Hello,
so I use some python library to generate data. I use python 3.7. Default floating point presicion is 64 bit. So the generated data is returned as numpy arrays with dtype=float64.
Traceback (most recent call last):
File "train.py", line 256, in <module>
train(TrainDL, model, loss_fn, optimizer)
File "train.py", line 210, in train
labels_pred = model(samples)
File "/home/user/venvs/MLGWSC-1/lib/python3.7/site-packages/torch/nn/modules/module.py", line 1051, in _call_impl
return forward_call(*input, **kwargs)
File "/home/user/venvs/MLGWSC-1/lib/python3.7/site-packages/torch/nn/modules/container.py", line 139, in forward
input = module(input)
File "/home/user/venvs/MLGWSC-1/lib/python3.7/site-packages/torch/nn/modules/module.py", line 1051, in _call_impl
return forward_call(*input, **kwargs)
File "/home/user/venvs/MLGWSC-1/lib/python3.7/site-packages/torch/nn/modules/conv.py", line 298, in forward
return self._conv_forward(input, self.weight, self.bias)
File "/home/user/venvs/MLGWSC-1/lib/python3.7/site-packages/torch/nn/modules/conv.py", line 295, in _conv_forward
self.padding, self.dilation, self.groups)
RuntimeError: expected scalar type Double but found Float
Now my program is described in more detail in this thread How to make my CNN batch size independent
One small difference is that I now wrap my data in pytroch tensors and unsqueeze it:
class Dataset(torch.utils.data.Dataset):
def __init__(self, samples, labels):
self.samples = torch.tensor(samples)
self.labels = torch.tensor(labels)
def __len__(self):
return len(self.samples)
def __getitem__(self, i):
return self.samples[i].unsqueeze(0), self.labels[i].unsqueeze(0)

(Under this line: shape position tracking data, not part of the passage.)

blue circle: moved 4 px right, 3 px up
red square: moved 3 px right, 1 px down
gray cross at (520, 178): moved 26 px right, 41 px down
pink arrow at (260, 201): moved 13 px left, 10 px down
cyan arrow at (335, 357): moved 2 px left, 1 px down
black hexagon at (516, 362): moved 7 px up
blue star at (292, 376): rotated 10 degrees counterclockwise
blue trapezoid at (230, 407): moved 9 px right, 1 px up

Now the data passed to the model i.e. the call labels_pred = model(samples)
is all of dtype=float64.
print(samples.dtype)
print(samples[0].dtype)
print(samples[0][0].dtype)
all levels of my data is float64.
according to torch.Tensor — PyTorch 1.10.0 documentation float64 should be treated as Double.
I can’t really see where I would have floats. Everything seems to be double precision.